In England, five billion single use plates and plastic cutlery are used every year, according to government figures. Environment Secretary Thérèse Coffey plans to phase out these items in an effort to reduce plastic pollution. She told The Mail, “A plastic fork can take 200 years to decompose – that is two centuries in landfill or polluting our oceans.
This new ban will have a huge impact to stop the pollution of billions of pieces of plastic and help to protect the natural environment for future generations”.
The effects of plastic pollution
Plastic pollution has become a serious environmental issue. There are different forms of single use plastics littered in our streets, on our beaches, and in our rivers and oceans. In 2019, single use plastics accounted for 40% of plastic produced every year according to National Geographic.
Plastics break down into microplastics that can affect human health as we breathe them in and eat them unknowingly. It has also been found that sea birds eat plastic on a regular basis. Consequently, the level of plastic pollution we are experiencing has prompted efforts to write a global treaty, negotiated by the UN, to fight against the negative effects of overuse of plastics.
A step in the right direction
The UK is one of 170 nations that pledged to significantly reduce the use of plastics by 2030 in 2019. The plastic straw ban came into force on 1 October 2021 as part of the government’s 25-year environment plan. While it is still unclear when the new ban on single use plastic cutlery, plates and polystyrene cups will come into effect, it seems to be a step in the right direction to limit pollution. It follows a public consultation by the Department for Environment, Food and Rural Affairs (Defra) that ran from November 2021 to February 2022.
Using a mop for a flood
Greenpeace UK, an organisation that works towards eliminating the causes of environmental destruction, believes there is still a lot to be done. In response to the announcement, Megan Randles, Greenpeace UK political campaigner, said: “Whilst it’s welcome that the government has finally banned certain items, we’re dealing with a plastic flood, and this is like reaching for a mop instead of turning off the tap”
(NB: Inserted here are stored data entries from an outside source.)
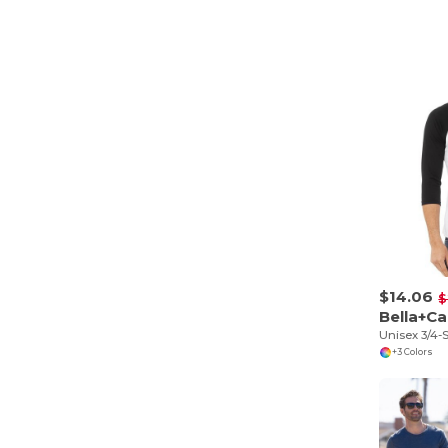
$14.06
$
Bella+C
Unisex 3/4-S
+3 Colors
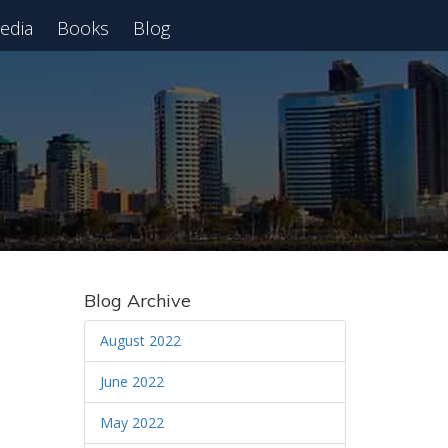
edia
Books
Blog
 Webinar
Blog Archive
August 2022
June 2022
May 2022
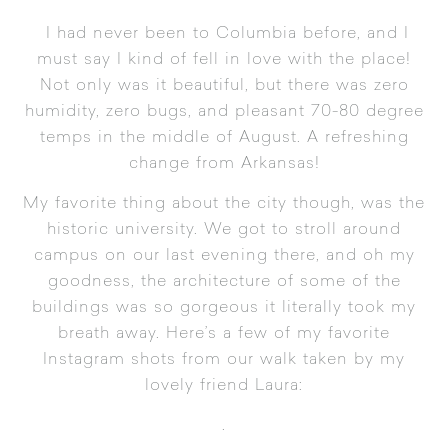
I had never been to Columbia before, and I
must say I kind of fell in love with the place!
Not only was it beautiful, but there was zero
humidity, zero bugs, and pleasant 70-80 degree
temps in the middle of August. A refreshing
change from Arkansas!
My favorite thing about the city though, was the
historic
university
. We got to stroll around
campus on our last evening there, and oh my
goodness, the architecture of some of the
buildings was so gorgeous it literally took my
breath away. Here’s a few of my favorite
Instagram shots from our walk taken by my
lovely friend Laura:
.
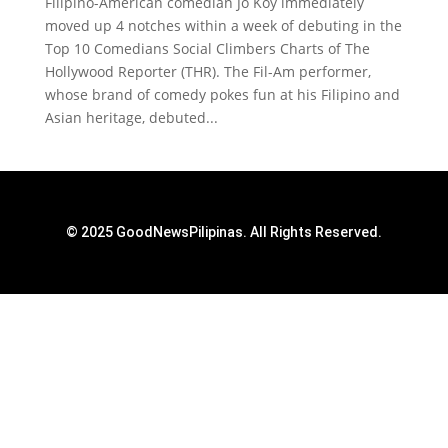
Filipino-American comedian Jo Koy immediately
moved up 4 notches within a week of debuting in the
Top 10 Comedians Social Climbers Charts of The
Hollywood Reporter (THR). The Fil-Am performer,
whose brand of comedy pokes fun at his Filipino and
Asian heritage, debuted...
© 2025 GoodNewsPilipinas. All Rights Reserved.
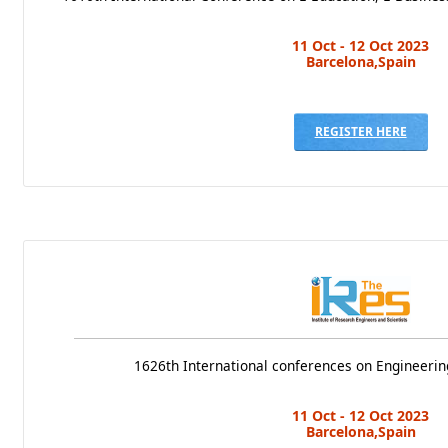
11 Oct - 12 Oct 2023
Barcelona,Spain
REGISTER HERE
1626th International conferences on Engineerin
11 Oct - 12 Oct 2023
Barcelona,Spain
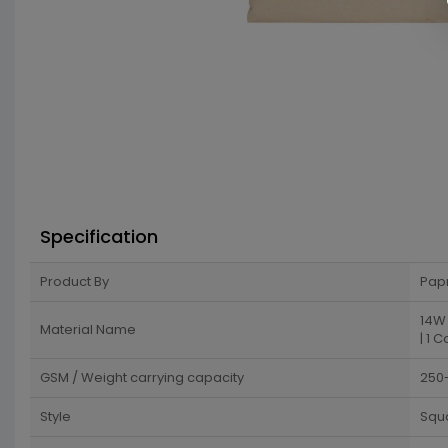
Specification
Product By
Pap
14W 
Material Name
| 1 C
GSM / Weight carrying capacity
250
Style
Squ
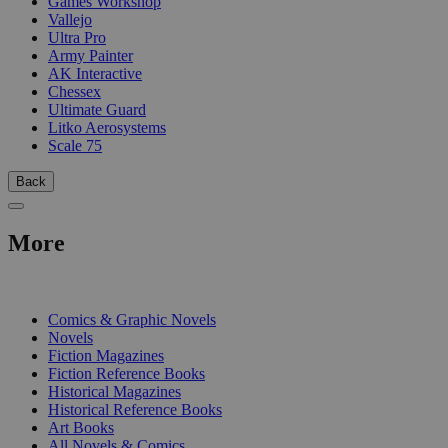
Games Workshop
Vallejo
Ultra Pro
Army Painter
AK Interactive
Chessex
Ultimate Guard
Litko Aerosystems
Scale 75
Back
More
PRINT
Comics & Graphic Novels
Novels
Fiction Magazines
Fiction Reference Books
Historical Magazines
Historical Reference Books
Art Books
All Novels & Comics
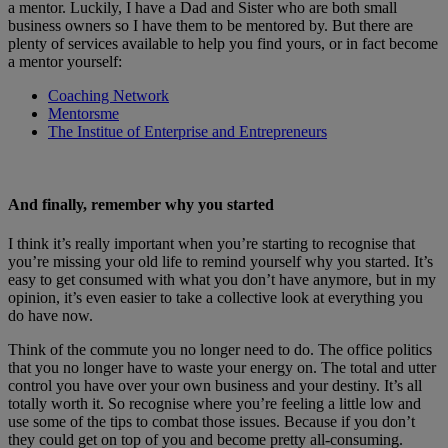
a mentor. Luckily, I have a Dad and Sister who are both small
business owners so I have them to be mentored by. But there are
plenty of services available to help you find yours, or in fact become
a mentor yourself:
Coaching Network
Mentorsme
The Institue of Enterprise and Entrepreneurs
And finally, remember why you started
I think it’s really important when you’re starting to recognise that
you’re missing your old life to remind yourself why you started. It’s
easy to get consumed with what you don’t have anymore, but in my
opinion, it’s even easier to take a collective look at everything you
do have now.
Think of the commute you no longer need to do. The office politics
that you no longer have to waste your energy on. The total and utter
control you have over your own business and your destiny. It’s all
totally worth it. So recognise where you’re feeling a little low and
use some of the tips to combat those issues. Because if you don’t
they could get on top of you and become pretty all-consuming.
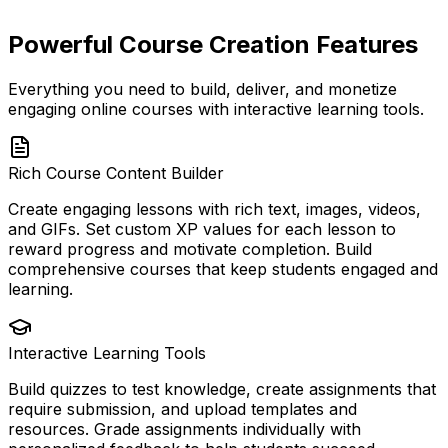
Powerful Course Creation Features
Everything you need to build, deliver, and monetize
engaging online courses with interactive learning tools.
Rich Course Content Builder
Create engaging lessons with rich text, images, videos,
and GIFs. Set custom XP values for each lesson to
reward progress and motivate completion. Build
comprehensive courses that keep students engaged and
learning.
Interactive Learning Tools
Build quizzes to test knowledge, create assignments that
require submission, and upload templates and
resources. Grade assignments individually with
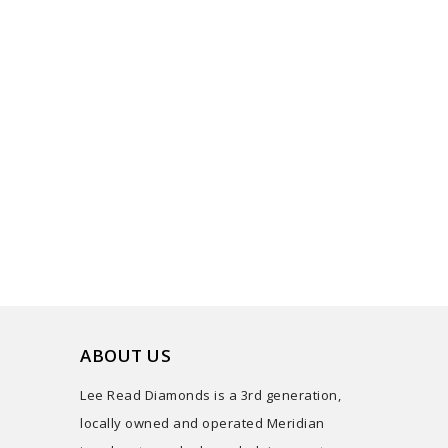
ABOUT US
Lee Read Diamonds is a 3rd generation,
locally owned and operated Meridian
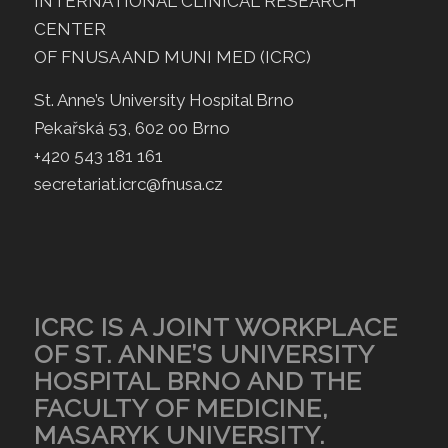
INTERNATIONAL CLINICAL RESEARCH
CENTER
OF FNUSA AND MUNI MED (ICRC)
St. Anne’s University Hospital Brno
Pekařská 53, 602 00 Brno
+420 543 181 161
secretariat.icrc@fnusa.cz
ICRC IS A JOINT WORKPLACE
OF ST. ANNE’S UNIVERSITY
HOSPITAL BRNO AND THE
FACULTY OF MEDICINE,
MASARYK UNIVERSITY.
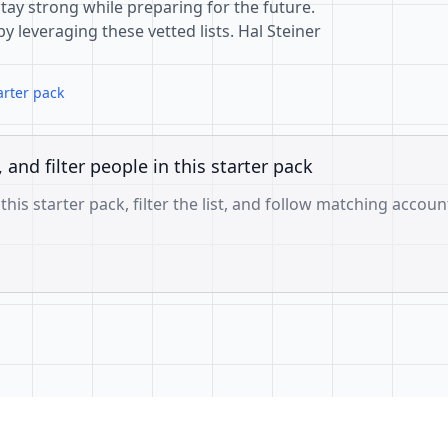
tay strong while preparing for the future.
 leveraging these vetted lists. Hal Steiner
arter pack
, and filter people in this starter pack
 this starter pack, filter the list, and follow matching accoun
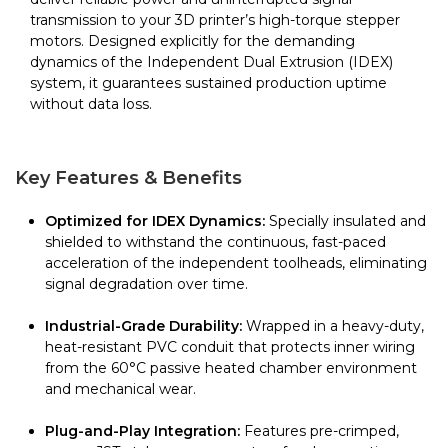
transmission to your 3D printer’s high-torque stepper
motors. Designed explicitly for the demanding
dynamics of the Independent Dual Extrusion (IDEX)
system, it guarantees sustained production uptime
without data loss.
Key Features & Benefits
Optimized for IDEX Dynamics:
Specially insulated and
shielded to withstand the continuous, fast-paced
acceleration of the independent toolheads, eliminating
signal degradation over time.
Industrial-Grade Durability:
Wrapped in a heavy-duty,
heat-resistant PVC conduit that protects inner wiring
from the 60°C passive heated chamber environment
and mechanical wear.
Plug-and-Play Integration:
Features pre-crimped,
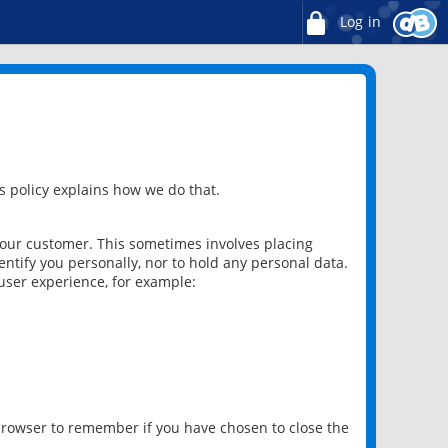
Log in
 policy explains how we do that.
 our customer. This sometimes involves placing
ntify you personally, nor to hold any personal data.
user experience, for example:
 browser to remember if you have chosen to close the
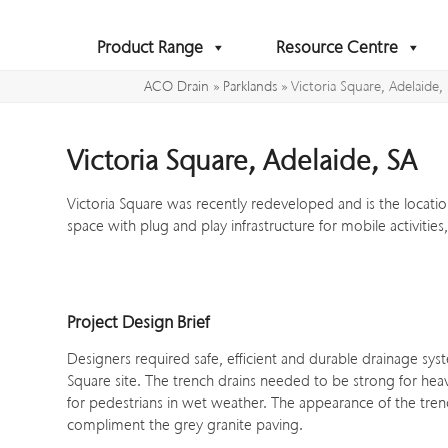
Skip
to
Product Range
Resource Centre
content
ACO Drain
»
Parklands
»
Victoria Square, Adelaide,
Victoria Square, Adelaide, SA
Victoria Square was recently redeveloped and is the location
space with plug and play infrastructure for mobile activitie
Project Design Brief
Designers required safe, efficient and durable drainage syst
Square site. The trench drains needed to be strong for heav
for pedestrians in wet weather. The appearance of the tre
compliment the grey granite paving.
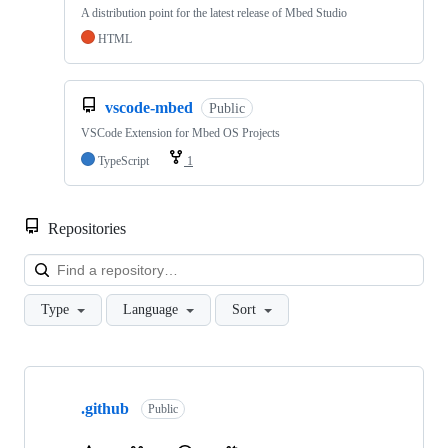
A distribution point for the latest release of Mbed Studio
HTML
vscode-mbed
Public
VSCode Extension for Mbed OS Projects
TypeScript
1
Repositories
Loa
Type
Language
Sort
Showing
10
.github
of
Public
682
repositories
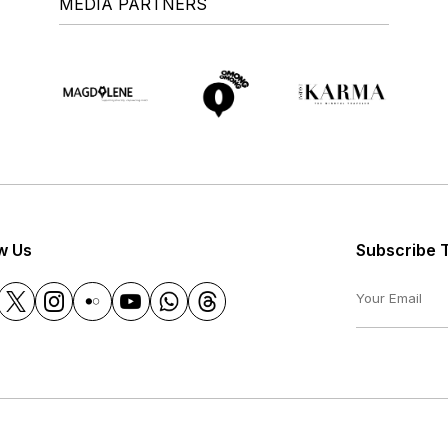
MEDIA PARTNERS
w Us
Subscribe 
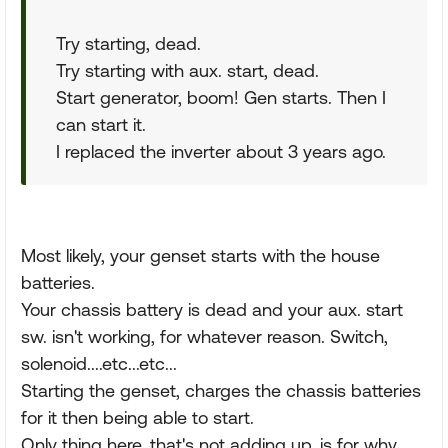
Try starting, dead.
Try starting with aux. start, dead.
Start generator, boom! Gen starts. Then I
can start it.
I replaced the inverter about 3 years ago.
Most likely, your genset starts with the house
batteries.
Your chassis battery is dead and your aux. start
sw. isn't working, for whatever reason. Switch,
solenoid....etc...etc...
Starting the genset, charges the chassis batteries
for it then being able to start.
Only thing here, that's not adding up, is for why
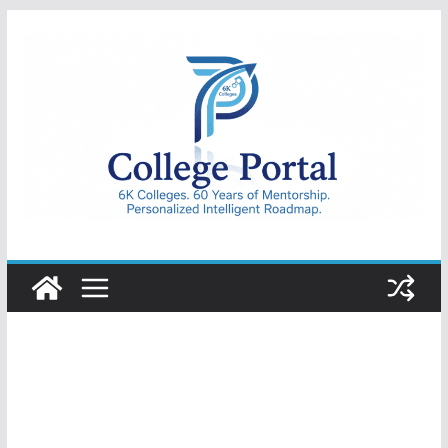
Skip
to
content
College
Portal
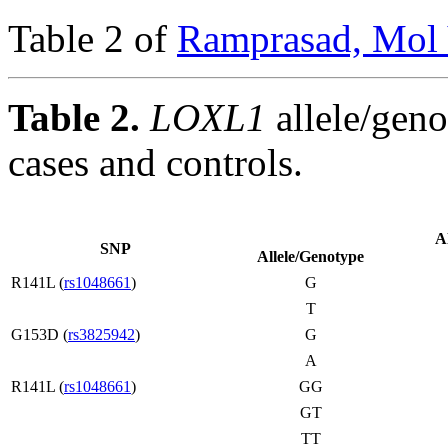
Table 2 of
Ramprasad, Mol 
Table 2.
LOXL1
allele/geno
cases and controls.
A
SNP
Allele/Genotype
R141L (
rs1048661
)
G
T
G153D (
rs3825942
)
G
A
R141L (
rs1048661
)
GG
GT
TT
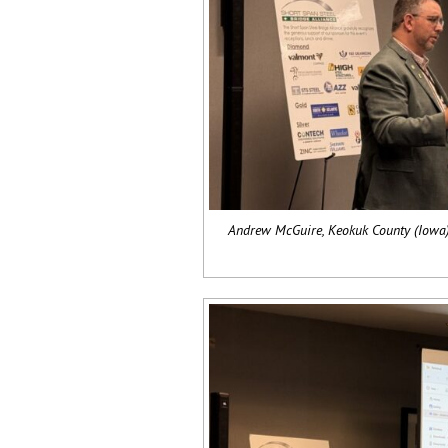
Andrew McGuire, Keokuk County (Iowa),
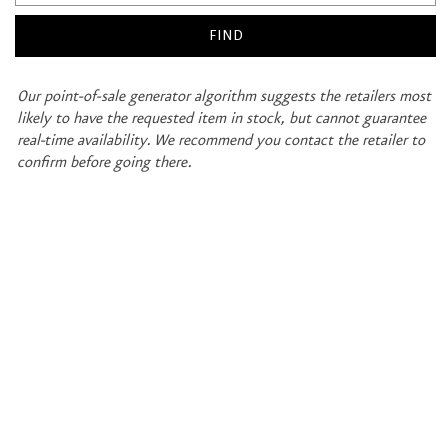
Our point-of-sale generator algorithm suggests the retailers most
likely to have the requested item in stock, but cannot guarantee
real-time availability. We recommend you contact the retailer to
confirm before going there.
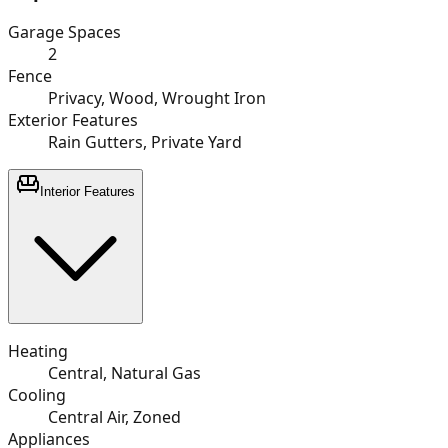
Garage Spaces
2
Fence
Privacy, Wood, Wrought Iron
Exterior Features
Rain Gutters, Private Yard
Interior Features
Heating
Central, Natural Gas
Cooling
Central Air, Zoned
Appliances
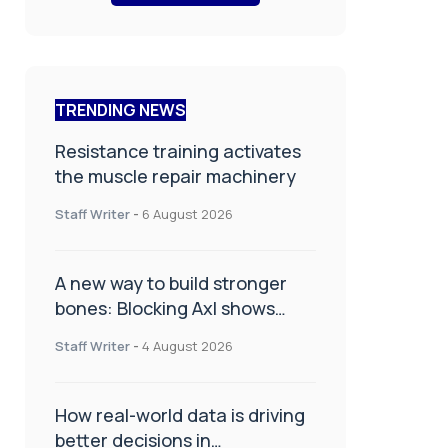
TRENDING NEWS
Resistance training activates
the muscle repair machinery
Staff Writer
-
6 August 2026
A new way to build stronger
bones: Blocking Axl shows
promise
Staff Writer
-
4 August 2026
How real-world data is driving
better decisions in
Coffey has said that she “knows there is more to do” and the department has “listened to the public’s calls.
Bans in the EU
The EU already banned single use plastic cutlery in July 2021. The EU ban is very clear that it includes biodegradable plastics, while it would appear that Coffey is allowing biodegradable plastics to be excluded from the ban in the UK. This might not seem too bad because they are named ‘biodegradable’, these plastics aren’t a solution.
Steve Hynd, a policy manager for City to Sea, an environmental charity located in Bristol, says, “Many of these bioplastics are incredibly environmentally damaging and won’t break down in the natural environment”. This is because although they are ‘compostable’, they can only decompose in an industrial compost site rather than at home, and this still takes three to six months. Coffey is yet to confirm if the UK will be following the EU’s example of including these biodegradable plastics.
England might not be the first country to ban single use plastics, and there is still time for a move towards less plastic pollution. Reducing use of single use plastics can have a positive effect on the environment, animals and us.